We see in order to move; we move in order to see.

This past week has been all about movement; physical, emotional, spiritual. It all started with my last minute adventure to Detroit to pick up this beauty-


I landed in Detroit around 2am and didn't get to bed until 3:30am. My plan was to be on the road by 9am but quickly went down the drain when this pretty lady figured out I was in town-


I didn't hit the road until 10:30am (totally worth it!). Ahead of me was a 27 hour drive back to Spanish Fork, Utah which I completed in 34 hours (bathroom/food breaks, and a few hours of sleep in my back seat at a creepy hotel parking lot are responsible for the additional 7 hours.) What can I say? I'm a champ. Maybe I should become a truck driver (thanks for the suggestion, Mom.)

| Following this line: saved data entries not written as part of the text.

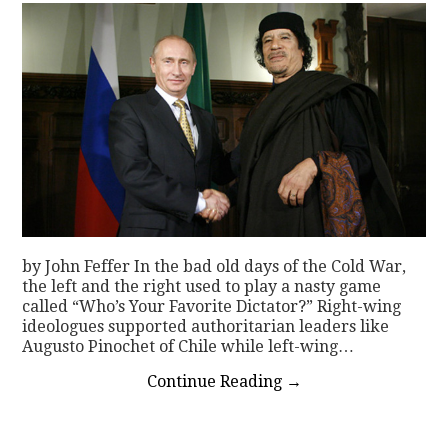
by John Feffer In the bad old days of the Cold War,
the left and the right used to play a nasty game
called “Who’s Your Favorite Dictator?” Right-wing
ideologues supported authoritarian leaders like
Augusto Pinochet of Chile while left-wing…
Continue Reading
→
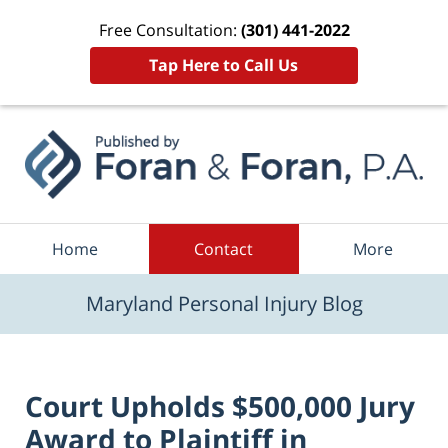
Free Consultation:
(301) 441-2022
Tap Here to Call Us
Navigation
Home
Contact
More
Maryland Personal Injury Blog
Court Upholds $500,000 Jury
Award to Plaintiff in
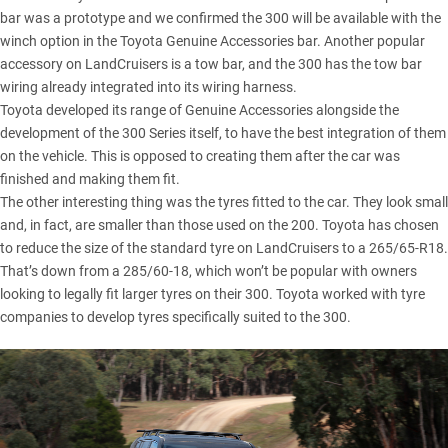
bar was a prototype and we confirmed the 300 will be available with the
winch option in the Toyota Genuine Accessories bar. Another popular
accessory on LandCruisers is a tow bar, and the 300 has the tow bar
wiring already integrated into its wiring harness.
Toyota developed its range of Genuine Accessories alongside the
development of the 300 Series itself, to have the best integration of them
on the vehicle. This is opposed to creating them after the car was
finished and making them fit.
The other interesting thing was the tyres fitted to the car. They look small
and, in fact, are smaller than those used on the 200. Toyota has chosen
to reduce the size of the standard tyre on LandCruisers to a 265/65-R18.
That’s down from a 285/60-18, which won’t be popular with owners
looking to legally fit larger tyres on their 300. Toyota worked with tyre
companies to develop tyres specifically suited to the 300.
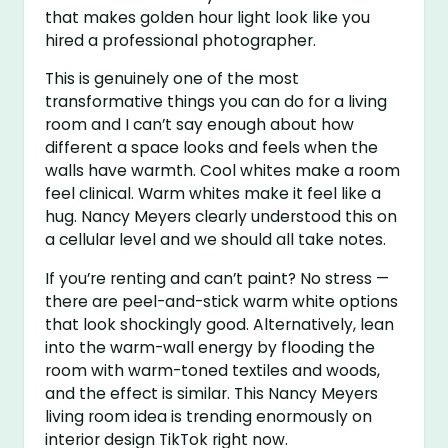
that makes golden hour light look like you
hired a professional photographer.
This is genuinely one of the most
transformative things you can do for a living
room and I can’t say enough about how
different a space looks and feels when the
walls have warmth. Cool whites make a room
feel clinical. Warm whites make it feel like a
hug. Nancy Meyers clearly understood this on
a cellular level and we should all take notes.
If you’re renting and can’t paint? No stress —
there are peel-and-stick warm white options
that look shockingly good. Alternatively, lean
into the warm-wall energy by flooding the
room with warm-toned textiles and woods,
and the effect is similar. This Nancy Meyers
living room idea is trending enormously on
interior design TikTok right now.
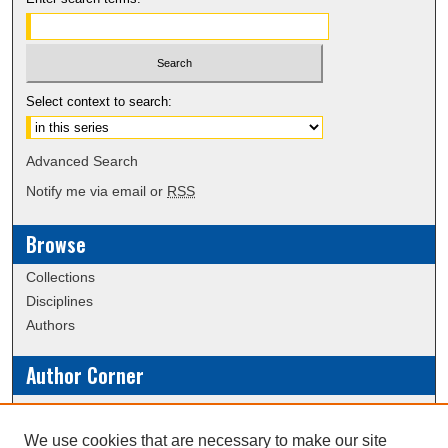
Select context to search:
Advanced Search
Notify me via email or
RSS
Browse
Collections
Disciplines
Authors
Author Corner
Policies
Submission Guidelines
We use cookies that are necessary to make our site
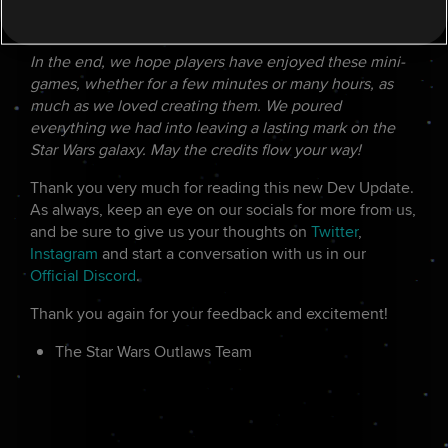
FINAL THOUGHTS
In the end, we hope players have enjoyed these mini-
games, whether for a few minutes or many hours, as
much as we loved creating them. We poured
everything we had into leaving a lasting mark on the
Star Wars galaxy. May the credits flow your way!
Thank you very much for reading this new Dev Update.
As always, keep an eye on our socials for more from us,
and be sure to give us your thoughts on
Twitter
,
Instagram
and start a conversation with us in our
Official Discord
.
Thank you again for your feedback and excitement!
The Star Wars Outlaws Team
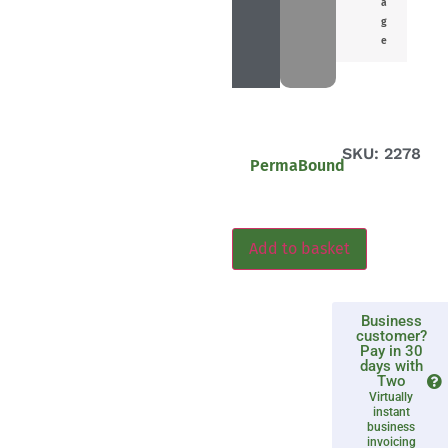
a
g
e
SKU: 2278
PermaBound
Add to basket
Business
customer?
Pay in 30
days with
Two
Virtually
instant
business
invoicing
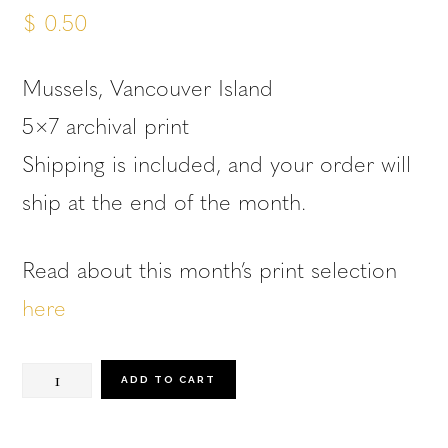
$
0.50
Mussels, Vancouver Island
5×7 archival print
Shipping is included, and your order will
ship at the end of the month.
Read about this month’s print selection
here
March
ADD TO CART
Print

Arriving in Spanish Fork felt like coming home...and that's exactly when I knew that I must leave, sooner than later. I wish that I had taken some pictures of my last few days at the Temple, but I was so caught up in soaking up every second, every moment, that taking pictures was the last thing on my mind. All I can say is that there was minimal sleep involved, lots of climbing, camping, hiking, karaoke bars, lots of snow (Utah's first snow fall happened to occur on the day I returned; another reason to leave sooner than later) and lots of adventures...especially involving my car. Then, before I knew it, Sunday had rolled around and with it my day of departure. This round of goodbyes was easily the hardest. As I was driving away every single doubt, fear, and anxiety entered my mind tempting me to turn around and stay. But I turned up the music to drown out my thoughts and kept driving. It was so beautiful; so powerful.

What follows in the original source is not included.